2: A method of performing automated red teaming of an AI model, the method comprising: (a) generating a set of adversarial samples using a GAN; (b) applying the adversarial samples to the AI model; (c) receiving feedback from the AI model and optimizing further adversarial samples using RL; (d) evaluating the responses of the AI model against one or more compliance standards; and (e) outputting an audit report comprising vulnerability metrics and compliance flags. Dependent Claims

3: The system of claim 1, wherein the GAN-based attack generator is configured to operate across multiple input types including image, text, tabular data, and multi-modal data.

4: The system of claim 1, wherein the RL controller utilizes a reward function that maximizes adversarial success while minimizing perturbation cost.
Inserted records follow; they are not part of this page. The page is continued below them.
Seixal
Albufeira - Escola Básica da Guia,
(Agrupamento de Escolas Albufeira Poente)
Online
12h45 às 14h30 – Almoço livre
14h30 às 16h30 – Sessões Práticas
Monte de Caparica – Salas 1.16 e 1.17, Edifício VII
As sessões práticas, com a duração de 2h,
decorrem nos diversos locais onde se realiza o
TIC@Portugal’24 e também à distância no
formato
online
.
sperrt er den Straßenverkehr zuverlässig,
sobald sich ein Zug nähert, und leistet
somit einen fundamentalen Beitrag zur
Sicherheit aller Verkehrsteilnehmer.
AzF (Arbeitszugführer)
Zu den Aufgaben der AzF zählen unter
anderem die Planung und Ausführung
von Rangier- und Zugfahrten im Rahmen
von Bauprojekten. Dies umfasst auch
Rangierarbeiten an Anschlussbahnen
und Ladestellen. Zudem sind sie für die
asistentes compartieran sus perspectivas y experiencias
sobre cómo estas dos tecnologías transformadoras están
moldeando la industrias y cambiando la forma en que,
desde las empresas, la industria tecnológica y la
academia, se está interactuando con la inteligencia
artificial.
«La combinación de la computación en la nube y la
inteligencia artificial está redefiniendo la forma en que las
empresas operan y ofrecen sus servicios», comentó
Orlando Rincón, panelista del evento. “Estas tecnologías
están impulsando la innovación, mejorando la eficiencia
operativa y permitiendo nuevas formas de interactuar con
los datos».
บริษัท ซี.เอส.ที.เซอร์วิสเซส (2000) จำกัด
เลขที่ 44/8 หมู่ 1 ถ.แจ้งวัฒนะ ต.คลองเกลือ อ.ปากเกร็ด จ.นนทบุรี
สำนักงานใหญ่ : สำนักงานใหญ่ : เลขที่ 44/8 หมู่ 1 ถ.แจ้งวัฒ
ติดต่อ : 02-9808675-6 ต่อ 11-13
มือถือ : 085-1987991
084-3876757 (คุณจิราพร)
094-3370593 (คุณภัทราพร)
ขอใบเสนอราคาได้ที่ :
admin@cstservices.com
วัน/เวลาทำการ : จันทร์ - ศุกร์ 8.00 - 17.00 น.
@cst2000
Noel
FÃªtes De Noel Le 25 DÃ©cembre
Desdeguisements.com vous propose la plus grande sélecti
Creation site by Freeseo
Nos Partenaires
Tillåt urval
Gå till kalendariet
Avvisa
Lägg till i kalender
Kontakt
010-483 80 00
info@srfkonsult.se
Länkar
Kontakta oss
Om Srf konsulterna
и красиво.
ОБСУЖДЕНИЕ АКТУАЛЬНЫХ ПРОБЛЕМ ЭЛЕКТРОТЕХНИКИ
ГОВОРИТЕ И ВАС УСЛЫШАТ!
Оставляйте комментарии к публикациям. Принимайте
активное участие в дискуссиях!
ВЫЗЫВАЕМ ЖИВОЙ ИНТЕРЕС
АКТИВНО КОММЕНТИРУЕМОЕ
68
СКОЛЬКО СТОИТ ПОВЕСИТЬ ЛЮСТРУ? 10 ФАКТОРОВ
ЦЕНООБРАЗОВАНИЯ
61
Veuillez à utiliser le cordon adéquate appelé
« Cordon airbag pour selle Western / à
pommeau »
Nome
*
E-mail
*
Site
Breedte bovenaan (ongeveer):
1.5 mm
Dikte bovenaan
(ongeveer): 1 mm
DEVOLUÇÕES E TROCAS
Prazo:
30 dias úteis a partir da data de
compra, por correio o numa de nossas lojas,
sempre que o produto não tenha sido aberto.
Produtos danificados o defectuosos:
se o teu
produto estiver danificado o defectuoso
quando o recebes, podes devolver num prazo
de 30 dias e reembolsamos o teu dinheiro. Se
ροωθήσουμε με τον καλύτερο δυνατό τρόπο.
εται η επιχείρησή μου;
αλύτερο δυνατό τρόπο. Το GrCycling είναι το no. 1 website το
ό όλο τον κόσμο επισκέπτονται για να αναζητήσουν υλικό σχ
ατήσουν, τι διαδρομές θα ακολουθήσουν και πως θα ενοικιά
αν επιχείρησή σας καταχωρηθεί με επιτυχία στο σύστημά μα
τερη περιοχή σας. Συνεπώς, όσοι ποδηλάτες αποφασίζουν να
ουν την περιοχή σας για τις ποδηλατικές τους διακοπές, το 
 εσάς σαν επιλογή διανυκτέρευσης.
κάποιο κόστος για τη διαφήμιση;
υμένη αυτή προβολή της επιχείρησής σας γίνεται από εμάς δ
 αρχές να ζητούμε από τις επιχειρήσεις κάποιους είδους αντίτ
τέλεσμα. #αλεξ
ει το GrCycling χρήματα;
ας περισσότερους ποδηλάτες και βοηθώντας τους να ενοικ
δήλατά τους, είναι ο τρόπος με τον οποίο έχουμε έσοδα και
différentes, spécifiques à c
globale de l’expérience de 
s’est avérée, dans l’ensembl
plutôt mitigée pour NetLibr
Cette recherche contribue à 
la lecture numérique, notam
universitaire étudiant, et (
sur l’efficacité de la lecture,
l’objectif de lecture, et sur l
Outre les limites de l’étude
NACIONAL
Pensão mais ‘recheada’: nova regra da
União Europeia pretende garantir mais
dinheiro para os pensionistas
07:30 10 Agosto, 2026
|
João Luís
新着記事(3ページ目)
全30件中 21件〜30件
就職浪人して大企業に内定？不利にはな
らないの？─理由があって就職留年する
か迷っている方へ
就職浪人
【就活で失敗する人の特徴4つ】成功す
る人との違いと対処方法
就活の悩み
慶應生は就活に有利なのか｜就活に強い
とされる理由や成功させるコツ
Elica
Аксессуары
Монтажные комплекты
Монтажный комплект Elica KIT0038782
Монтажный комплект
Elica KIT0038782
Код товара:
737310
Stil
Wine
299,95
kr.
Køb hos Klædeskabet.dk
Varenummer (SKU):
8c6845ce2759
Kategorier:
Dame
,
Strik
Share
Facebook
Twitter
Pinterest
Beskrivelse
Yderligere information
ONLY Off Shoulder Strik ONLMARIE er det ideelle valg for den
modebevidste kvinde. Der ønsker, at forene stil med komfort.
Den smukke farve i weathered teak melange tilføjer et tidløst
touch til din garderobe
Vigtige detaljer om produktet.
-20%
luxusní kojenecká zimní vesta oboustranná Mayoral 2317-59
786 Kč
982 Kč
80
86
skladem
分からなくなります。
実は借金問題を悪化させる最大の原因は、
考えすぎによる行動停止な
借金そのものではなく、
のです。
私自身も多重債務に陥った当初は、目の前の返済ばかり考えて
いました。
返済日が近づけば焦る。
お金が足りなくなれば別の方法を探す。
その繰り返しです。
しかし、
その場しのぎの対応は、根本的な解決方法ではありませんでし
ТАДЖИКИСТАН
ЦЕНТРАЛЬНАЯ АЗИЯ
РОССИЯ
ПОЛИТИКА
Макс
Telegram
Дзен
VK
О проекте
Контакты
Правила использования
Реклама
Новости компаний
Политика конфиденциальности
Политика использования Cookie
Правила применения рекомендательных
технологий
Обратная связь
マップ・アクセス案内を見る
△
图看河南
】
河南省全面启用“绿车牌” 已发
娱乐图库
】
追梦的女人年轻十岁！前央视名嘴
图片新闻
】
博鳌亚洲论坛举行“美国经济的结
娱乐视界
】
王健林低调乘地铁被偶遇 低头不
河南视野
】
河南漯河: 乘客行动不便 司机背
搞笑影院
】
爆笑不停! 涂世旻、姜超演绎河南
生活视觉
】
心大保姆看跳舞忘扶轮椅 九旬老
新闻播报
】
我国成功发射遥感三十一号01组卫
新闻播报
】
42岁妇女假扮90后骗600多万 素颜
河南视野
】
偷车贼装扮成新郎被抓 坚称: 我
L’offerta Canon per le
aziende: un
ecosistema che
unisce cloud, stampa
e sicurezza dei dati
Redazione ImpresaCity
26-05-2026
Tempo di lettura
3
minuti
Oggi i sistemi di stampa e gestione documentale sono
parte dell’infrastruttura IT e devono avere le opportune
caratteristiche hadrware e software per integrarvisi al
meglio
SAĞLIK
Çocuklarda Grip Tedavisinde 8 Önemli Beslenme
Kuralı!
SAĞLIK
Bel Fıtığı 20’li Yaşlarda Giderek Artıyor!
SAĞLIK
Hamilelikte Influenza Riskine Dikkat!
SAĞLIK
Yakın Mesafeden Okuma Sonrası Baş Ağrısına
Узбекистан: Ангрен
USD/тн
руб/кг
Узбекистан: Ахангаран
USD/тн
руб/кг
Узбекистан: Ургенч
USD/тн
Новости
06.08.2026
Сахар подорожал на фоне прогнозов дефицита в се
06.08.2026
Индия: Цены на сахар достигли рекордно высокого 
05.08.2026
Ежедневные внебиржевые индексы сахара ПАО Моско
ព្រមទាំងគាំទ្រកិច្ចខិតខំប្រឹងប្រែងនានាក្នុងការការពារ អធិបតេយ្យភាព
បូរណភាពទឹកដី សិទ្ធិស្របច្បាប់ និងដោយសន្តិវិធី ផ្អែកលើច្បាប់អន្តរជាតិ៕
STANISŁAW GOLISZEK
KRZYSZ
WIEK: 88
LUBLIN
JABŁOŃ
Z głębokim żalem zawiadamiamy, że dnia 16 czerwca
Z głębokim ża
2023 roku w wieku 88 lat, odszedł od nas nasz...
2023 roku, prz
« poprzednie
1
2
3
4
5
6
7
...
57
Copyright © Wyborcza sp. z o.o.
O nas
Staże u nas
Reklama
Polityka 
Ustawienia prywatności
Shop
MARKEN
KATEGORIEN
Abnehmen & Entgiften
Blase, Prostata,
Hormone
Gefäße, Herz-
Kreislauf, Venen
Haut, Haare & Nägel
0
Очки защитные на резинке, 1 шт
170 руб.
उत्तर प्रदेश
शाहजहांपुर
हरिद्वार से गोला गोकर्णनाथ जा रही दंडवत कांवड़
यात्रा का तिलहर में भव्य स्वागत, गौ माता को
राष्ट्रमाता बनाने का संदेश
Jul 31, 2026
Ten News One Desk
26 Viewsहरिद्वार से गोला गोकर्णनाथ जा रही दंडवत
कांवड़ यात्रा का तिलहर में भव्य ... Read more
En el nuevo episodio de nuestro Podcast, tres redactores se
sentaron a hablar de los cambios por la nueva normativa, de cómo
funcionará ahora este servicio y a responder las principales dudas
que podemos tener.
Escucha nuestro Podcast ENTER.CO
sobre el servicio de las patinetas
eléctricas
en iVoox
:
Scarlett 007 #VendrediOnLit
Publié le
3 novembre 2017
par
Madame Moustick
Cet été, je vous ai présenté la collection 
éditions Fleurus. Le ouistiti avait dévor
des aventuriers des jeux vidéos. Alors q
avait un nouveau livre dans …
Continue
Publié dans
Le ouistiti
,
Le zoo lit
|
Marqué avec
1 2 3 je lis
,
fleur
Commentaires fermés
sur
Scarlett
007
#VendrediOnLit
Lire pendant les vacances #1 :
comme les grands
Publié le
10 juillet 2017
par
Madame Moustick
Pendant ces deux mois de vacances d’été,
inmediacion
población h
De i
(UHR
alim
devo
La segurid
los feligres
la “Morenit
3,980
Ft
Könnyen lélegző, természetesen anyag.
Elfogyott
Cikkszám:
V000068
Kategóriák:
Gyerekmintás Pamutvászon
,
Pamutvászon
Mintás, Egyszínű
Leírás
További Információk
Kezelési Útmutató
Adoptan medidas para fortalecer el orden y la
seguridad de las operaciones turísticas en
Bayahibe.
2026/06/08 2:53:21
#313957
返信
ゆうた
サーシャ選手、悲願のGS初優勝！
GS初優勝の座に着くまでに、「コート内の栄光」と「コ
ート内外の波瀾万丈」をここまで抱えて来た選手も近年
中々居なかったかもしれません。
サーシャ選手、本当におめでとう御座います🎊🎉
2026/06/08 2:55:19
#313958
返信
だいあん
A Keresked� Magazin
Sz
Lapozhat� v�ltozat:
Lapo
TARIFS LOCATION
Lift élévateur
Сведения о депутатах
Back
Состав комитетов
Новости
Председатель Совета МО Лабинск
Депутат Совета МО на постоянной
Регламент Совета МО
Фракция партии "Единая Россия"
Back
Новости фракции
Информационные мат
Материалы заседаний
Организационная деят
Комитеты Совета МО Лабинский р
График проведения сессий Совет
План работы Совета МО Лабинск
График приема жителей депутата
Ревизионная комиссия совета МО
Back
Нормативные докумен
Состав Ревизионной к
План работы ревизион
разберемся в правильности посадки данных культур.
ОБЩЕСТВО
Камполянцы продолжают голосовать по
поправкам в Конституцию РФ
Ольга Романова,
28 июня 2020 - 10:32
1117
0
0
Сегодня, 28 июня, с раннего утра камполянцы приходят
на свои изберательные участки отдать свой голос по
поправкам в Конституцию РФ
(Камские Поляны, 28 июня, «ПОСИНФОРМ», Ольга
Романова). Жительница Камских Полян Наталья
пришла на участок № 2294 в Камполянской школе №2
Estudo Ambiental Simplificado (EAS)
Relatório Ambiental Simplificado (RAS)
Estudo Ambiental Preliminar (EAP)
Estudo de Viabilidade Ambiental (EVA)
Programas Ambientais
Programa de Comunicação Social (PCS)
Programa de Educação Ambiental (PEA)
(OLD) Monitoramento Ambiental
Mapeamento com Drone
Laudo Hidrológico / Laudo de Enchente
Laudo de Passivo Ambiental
5: The system of claim 1, further comprising a deployment interface configured to expose a RESTful API, software development kit (SDK), browser extension, or other integration mechanism for connection with external audit pipelines or certification workflows.

6: The system of claim 1, wherein the compliance logic module includes mapping logic aligned with one or more of: (i) ISO/IEC 42001; (ii) the NIST AI Risk Management Framework; (iii) national or sectoral AI regulatory certification benchmarks; or (iv) any future-developed international, public-sector, or industry-specific AI governance standards.

7: The system of claim 1, further comprising a federated deployment layer configured to execute red teaming operations across a plurality of AI model nodes in a privacy-preserving manner.

8: The system of claim 1, wherein the audit module includes a tamper-proof logging engine that digitally signs or encrypts audit data to ensure integrity.

9: The system of claim 1, further comprising a post-attack reporting module configured to generate calibration recommendations or retraining directives based on adversarial test outcomes.

10: The system of claim 1, wherein the adversarial attack generation and reinforcement learning controller operate in real-time, dynamically optimizing adversarial strategies based on immediate feedback from the target AI model.

11: The system of claim 1, wherein the adversarial testing includes a recursive self-testing mode for evaluating and improving the robustness and adaptability of the red-teaming system itself.

12: The method of claim 2, wherein evaluating the responses includes assessing robustness under adversarial perturbations, model accuracy drops, fairness deviation, or policy violations.

13: The method of claim 2, further comprising the step of identifying transferable adversarial strategies that are effective across multiple AI models with different architectures.